[Data records]
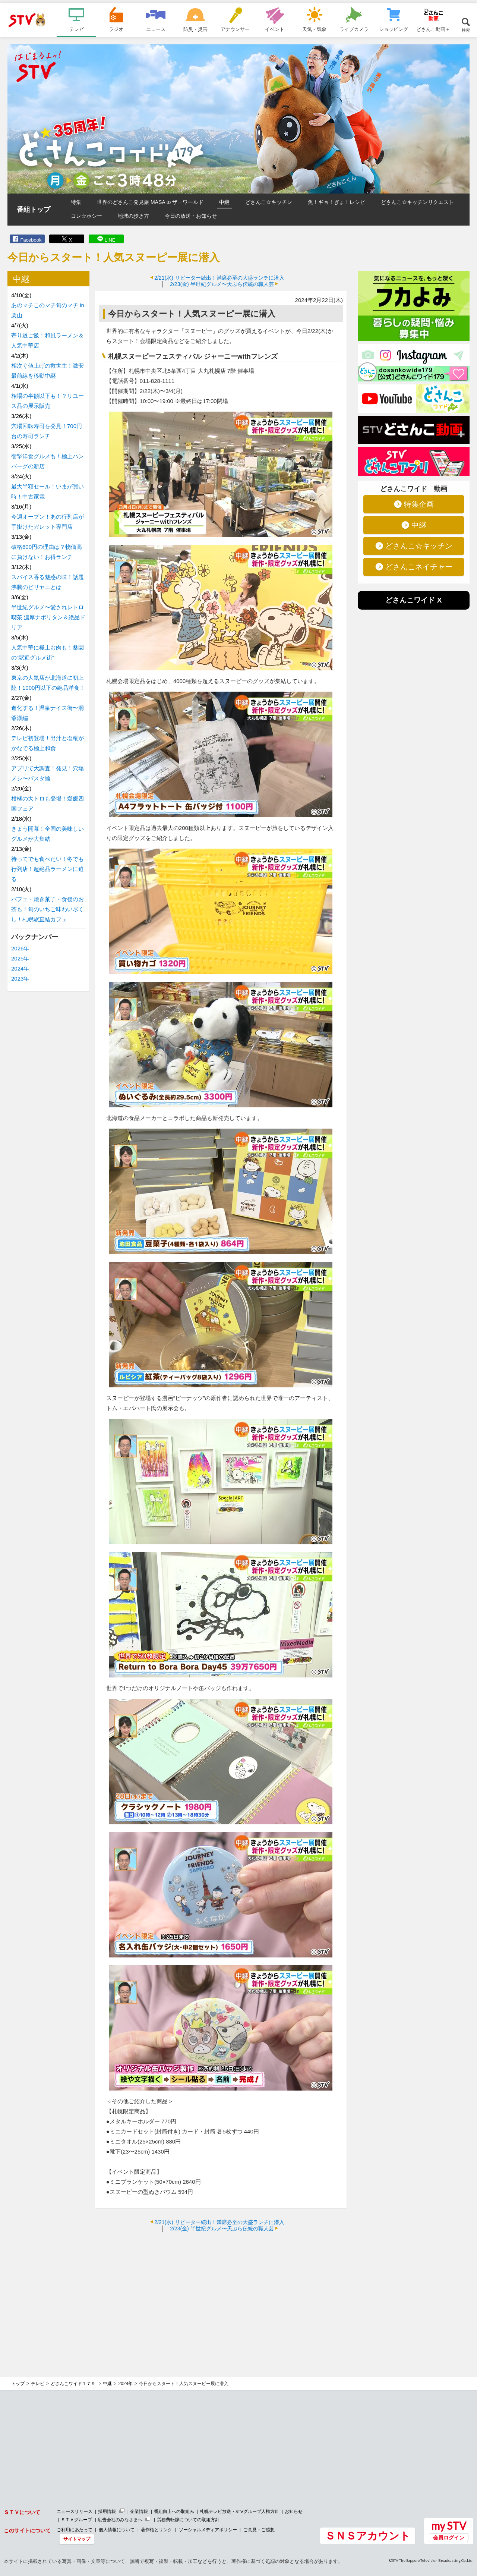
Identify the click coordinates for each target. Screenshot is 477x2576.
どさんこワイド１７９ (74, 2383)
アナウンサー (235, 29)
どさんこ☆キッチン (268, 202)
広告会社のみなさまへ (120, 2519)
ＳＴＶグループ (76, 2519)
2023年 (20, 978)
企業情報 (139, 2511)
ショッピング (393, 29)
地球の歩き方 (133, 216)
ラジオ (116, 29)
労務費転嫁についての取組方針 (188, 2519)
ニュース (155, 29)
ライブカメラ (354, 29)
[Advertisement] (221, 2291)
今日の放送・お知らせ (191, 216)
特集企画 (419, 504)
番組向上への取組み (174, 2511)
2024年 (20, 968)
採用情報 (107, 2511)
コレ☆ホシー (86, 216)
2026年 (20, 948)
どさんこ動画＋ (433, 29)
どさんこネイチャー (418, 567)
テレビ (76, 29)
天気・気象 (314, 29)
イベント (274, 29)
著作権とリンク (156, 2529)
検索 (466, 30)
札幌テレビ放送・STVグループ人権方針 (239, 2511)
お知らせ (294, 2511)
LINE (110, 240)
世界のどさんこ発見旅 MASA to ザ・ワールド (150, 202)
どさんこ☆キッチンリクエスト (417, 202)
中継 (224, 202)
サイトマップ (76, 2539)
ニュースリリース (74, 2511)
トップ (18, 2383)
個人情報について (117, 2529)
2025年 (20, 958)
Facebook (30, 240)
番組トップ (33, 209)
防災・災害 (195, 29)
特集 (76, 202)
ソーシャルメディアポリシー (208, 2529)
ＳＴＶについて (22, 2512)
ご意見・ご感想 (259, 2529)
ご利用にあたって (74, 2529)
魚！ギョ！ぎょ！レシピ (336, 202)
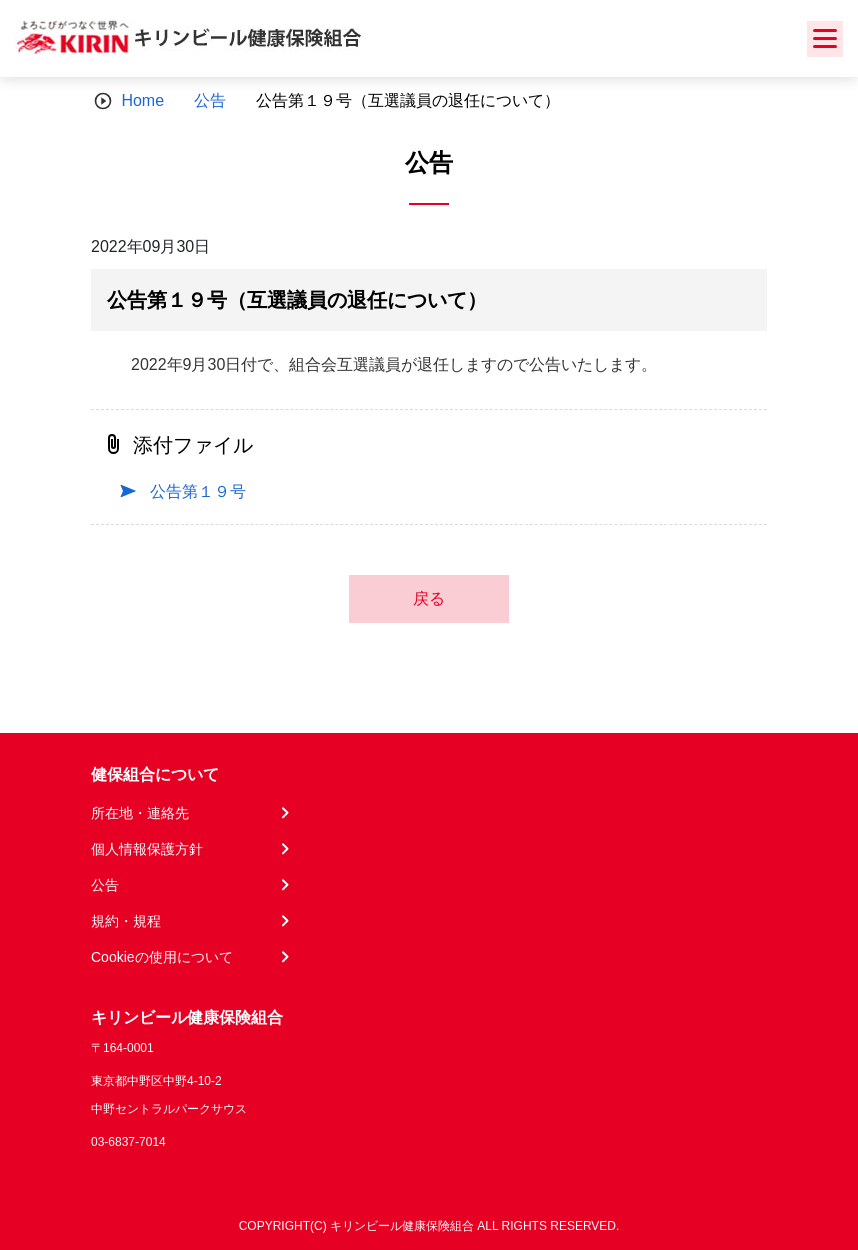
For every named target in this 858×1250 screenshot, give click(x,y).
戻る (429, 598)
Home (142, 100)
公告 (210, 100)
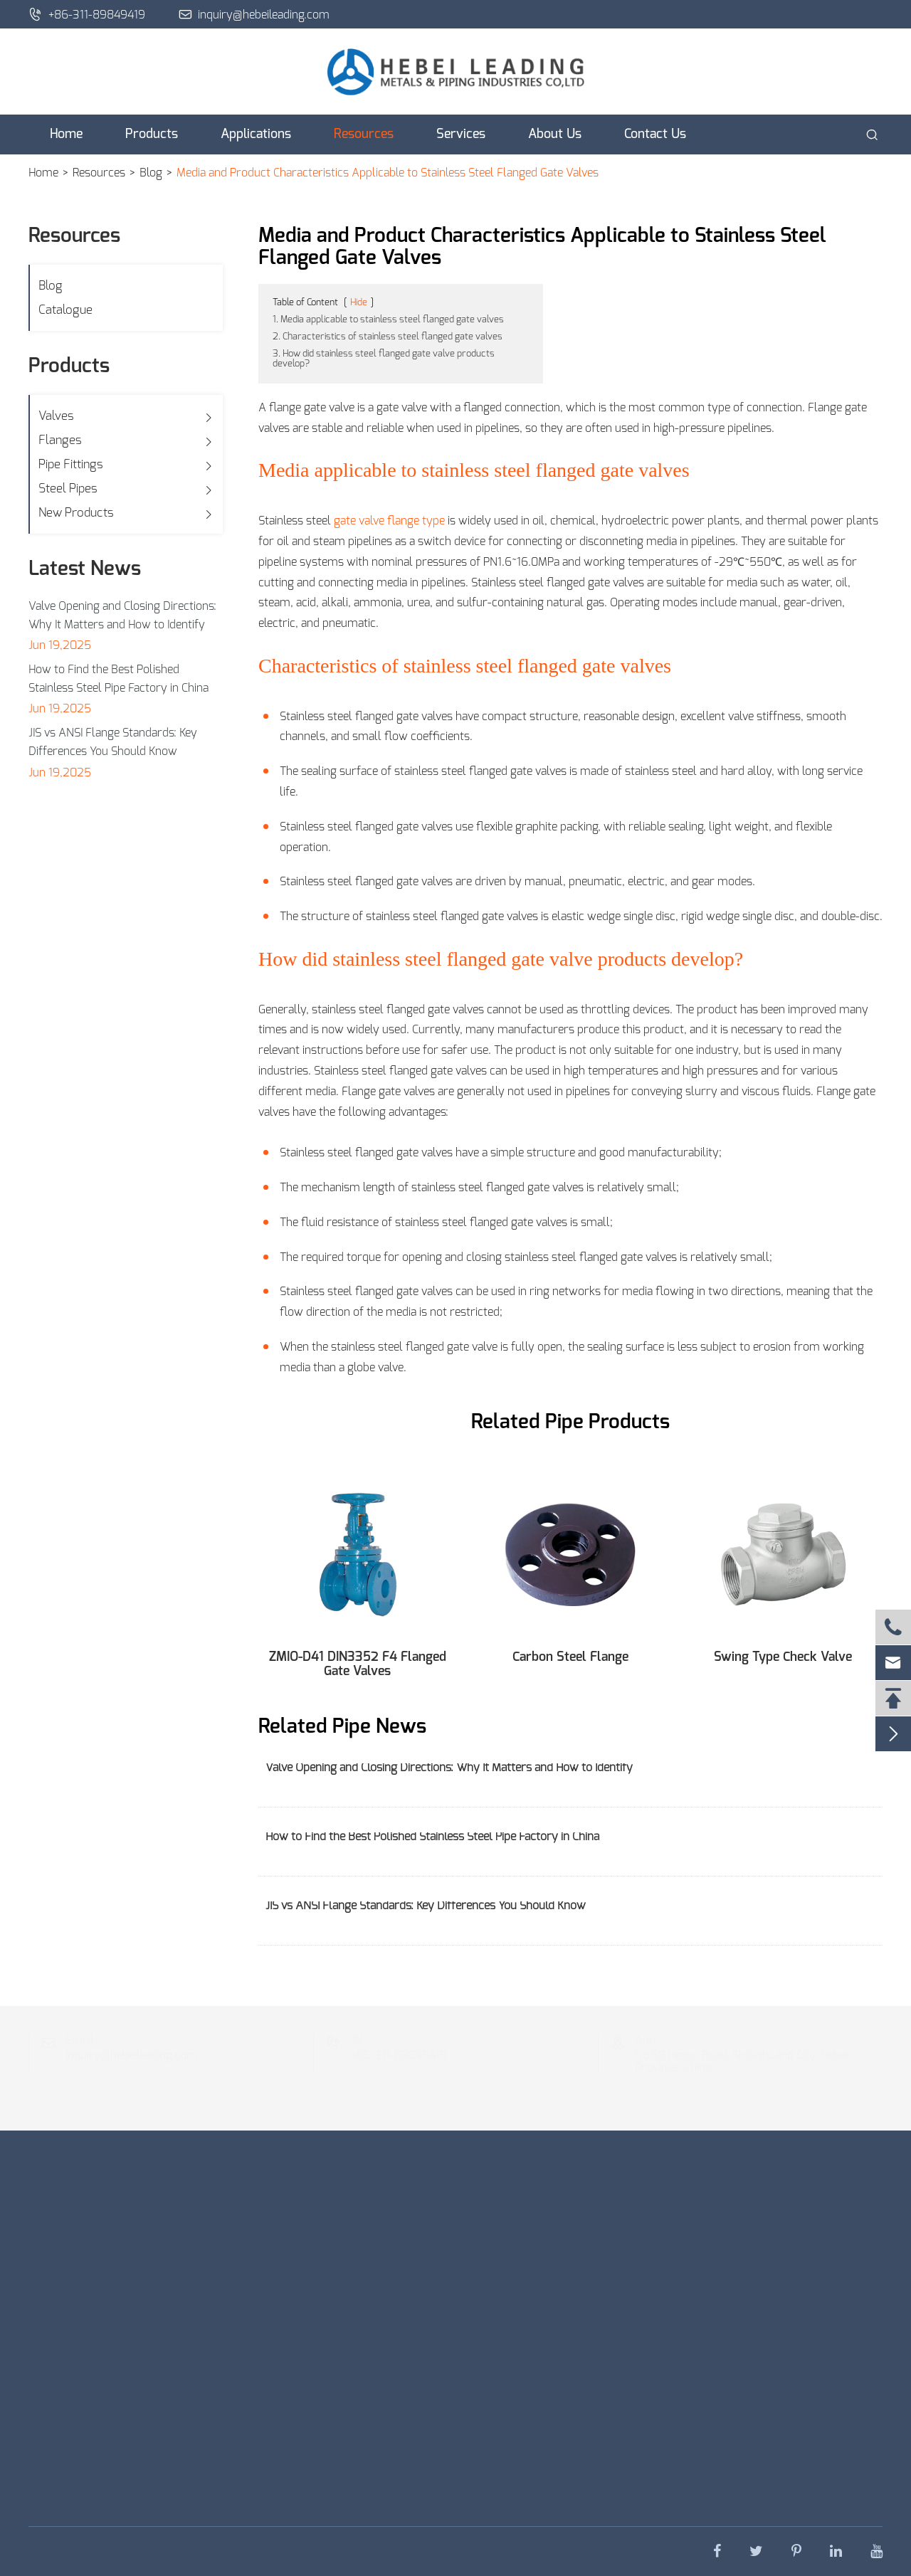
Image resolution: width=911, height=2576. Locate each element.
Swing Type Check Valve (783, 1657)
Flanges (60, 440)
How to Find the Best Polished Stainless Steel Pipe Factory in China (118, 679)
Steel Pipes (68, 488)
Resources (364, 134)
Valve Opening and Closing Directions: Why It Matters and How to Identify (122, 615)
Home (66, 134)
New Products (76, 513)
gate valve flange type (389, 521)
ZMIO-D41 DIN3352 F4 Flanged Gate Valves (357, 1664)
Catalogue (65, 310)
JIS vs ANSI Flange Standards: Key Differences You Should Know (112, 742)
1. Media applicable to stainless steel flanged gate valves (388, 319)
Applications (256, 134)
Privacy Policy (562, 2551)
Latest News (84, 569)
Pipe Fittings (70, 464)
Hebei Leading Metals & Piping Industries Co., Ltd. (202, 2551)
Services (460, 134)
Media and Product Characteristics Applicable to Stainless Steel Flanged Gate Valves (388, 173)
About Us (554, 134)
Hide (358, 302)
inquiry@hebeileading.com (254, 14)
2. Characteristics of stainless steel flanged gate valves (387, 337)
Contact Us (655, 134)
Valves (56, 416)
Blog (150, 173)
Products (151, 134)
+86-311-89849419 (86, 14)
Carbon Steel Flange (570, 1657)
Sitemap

* Problem description
Where the word "target" shows up in a line of the records above, count that line; then give the count by itself.

* Task result
2